* EXERCISE DESCRIPTION
Among the entries beneath this sentence, how many lines include the word "como"? Only the number is wanted.

* DATA FOR REVIEW
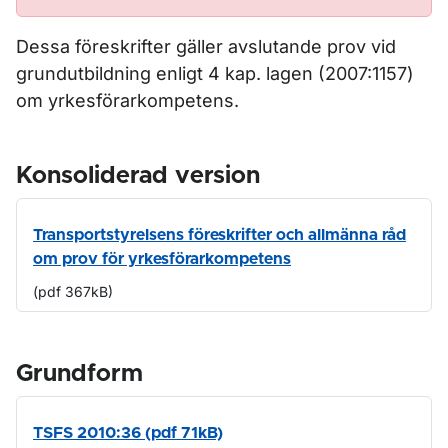
Dessa föreskrifter gäller avslutande prov vid
grundutbildning enligt 4 kap. lagen (2007:1157)
om yrkesförarkompetens.
Konsoliderad version
Transportstyrelsens föreskrifter och allmänna råd
om prov för yrkesförarkompetens
(pdf 367kB)
Grundform
TSFS 2010:36 (pdf 71kB)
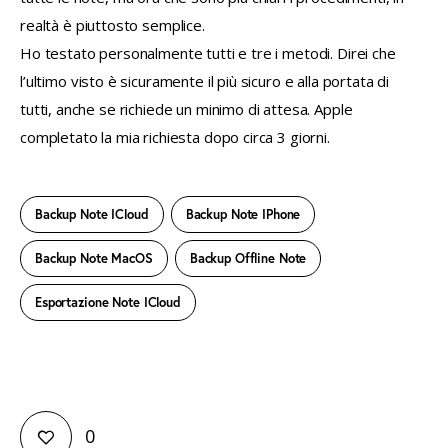
realtà è piuttosto semplice.
Ho testato personalmente tutti e tre i metodi. Direi che 
l’ultimo visto è sicuramente il più sicuro e alla portata di 
tutti, anche se richiede un minimo di attesa. Apple 
completato la mia richiesta dopo circa 3 giorni.
Backup Note ICloud
Backup Note IPhone
Backup Note MacOS
Backup Offline Note
Esportazione Note ICloud
0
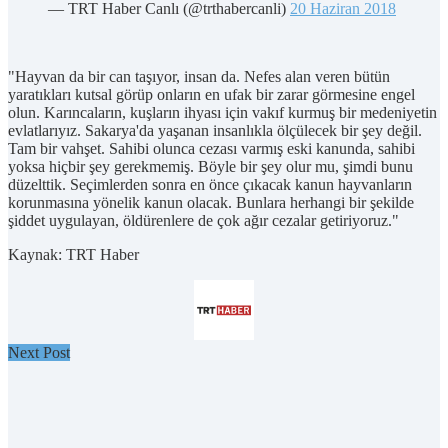
— TRT Haber Canlı (@trthabercanli)
20 Haziran 2018
"Hayvan da bir can taşıyor, insan da. Nefes alan veren bütün
yaratıkları kutsal görüp onların en ufak bir zarar görmesine engel
olun. Karıncaların, kuşların ihyası için vakıf kurmuş bir medeniyetin
evlatlarıyız. Sakarya'da yaşanan insanlıkla ölçülecek bir şey değil.
Tam bir vahşet. Sahibi olunca cezası varmış eski kanunda, sahibi
yoksa hiçbir şey gerekmemiş. Böyle bir şey olur mu, şimdi bunu
düzelttik. Seçimlerden sonra en önce çıkacak kanun hayvanların
korunmasına yönelik kanun olacak. Bunlara herhangi bir şekilde
şiddet uygulayan, öldürenlere de çok ağır cezalar getiriyoruz."
Kaynak: TRT Haber
Next Post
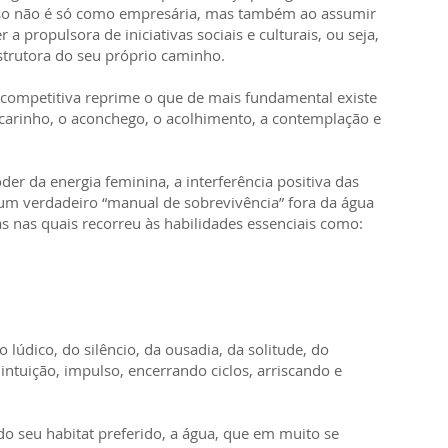
sso não é só como empresária, mas também ao assumir
 a propulsora de iniciativas sociais e culturais, ou seja,
strutora do seu próprio caminho.
e competitiva reprime o que de mais fundamental existe
 carinho, o aconchego, o acolhimento, a contemplação e
oder da energia feminina, a interferência positiva das
um verdadeiro “manual de sobrevivência” fora da água
as nas quais recorreu às habilidades essenciais como:
údico, do silêncio, da ousadia, da solitude, do
intuição, impulso, encerrando ciclos, arriscando e
do seu habitat preferido, a água, que em muito se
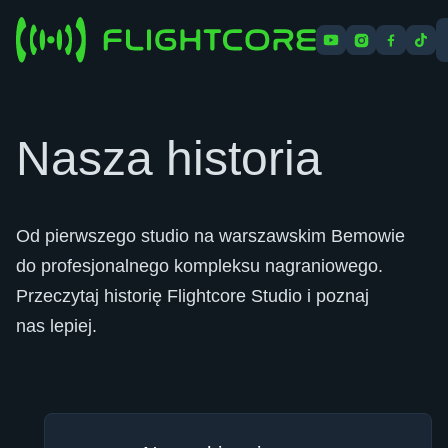
Cennik
Oferta
Artykuły
O nas
Kontakt
Nasza historia
Od pierwszego studio na warszawskim Bemowie
do profesjonalnego kompleksu nagraniowego.
Przeczytaj historię Flightcore Studio i poznaj
nas lepiej.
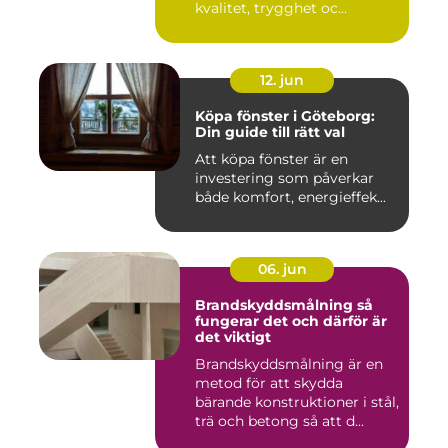
kvalitet, trygghet oc...
12. jun
Köpa fönster i Göteborg:
Din guide till rätt val
Att köpa fönster är en
investering som påverkar
både komfort, energieffek...
06. jun
Brandskyddsmålning så
fungerar det och därför är
det viktigt
Brandskyddsmålning är en
metod för att skydda
bärande konstruktioner i stål,
trä och betong så att d...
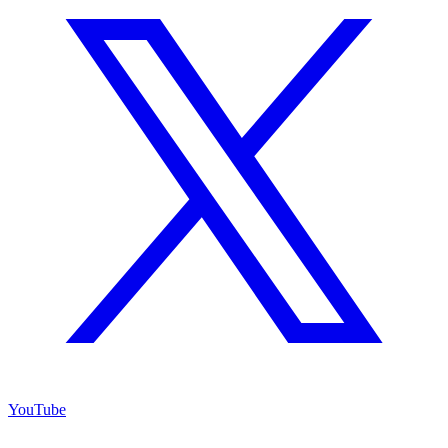
YouTube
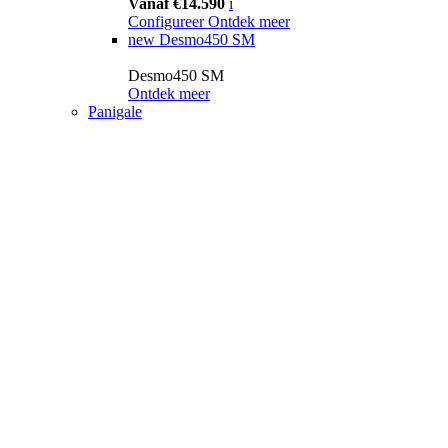
Vanaf €14.590
i
Configureer
Ontdek meer
new
Desmo450 SM
Desmo450 SM
Ontdek meer
Panigale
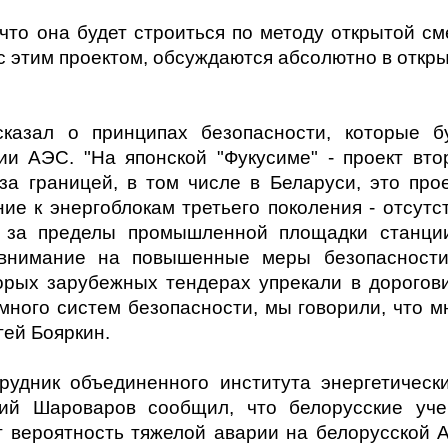
что она будет строиться по методу открытой см
 с этим проектом, обсуждаются абсолютно в откр
сказал о принципах безопасности, которые б
и АЭС. "На японской "Фукусиме" - проект вто
 за границей, в том числе в Беларуси, это про
ие к энергоблокам третьего поколения - отсутс
 за пределы промышленной площадки станции
 внимание на повышенные меры безопасност
орых зарубежных тендерах упрекали в дорогов
 много систем безопасности, мы говорили, что м
гей Бояркин.
удник объединенного института энергетическ
гий Шароваров сообщил, что белорусские уч
т вероятность тяжелой аварии на белорусской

* EXERCISE RESULT
2